=== Begin Enclosure ===

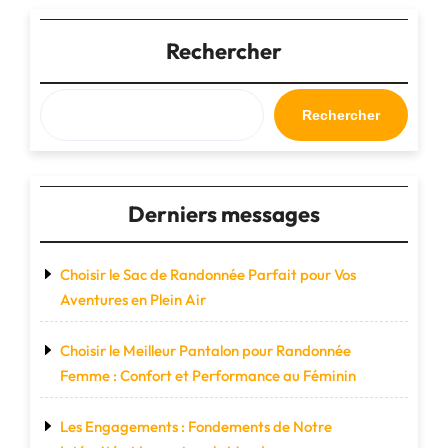
:
l’allié
Rechercher
indispensable
de
vos
Rechercher
voyages"
Derniers messages
Choisir le Sac de Randonnée Parfait pour Vos
Aventures en Plein Air
Choisir le Meilleur Pantalon pour Randonnée
Femme : Confort et Performance au Féminin
Les Engagements : Fondements de Notre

=== End Enclosure ===

**WORK TASK**
Lines containing the string "Choisir" in the listing: say how many there are, giving only the number.

**ANSWER TO THE PROBLEM**
2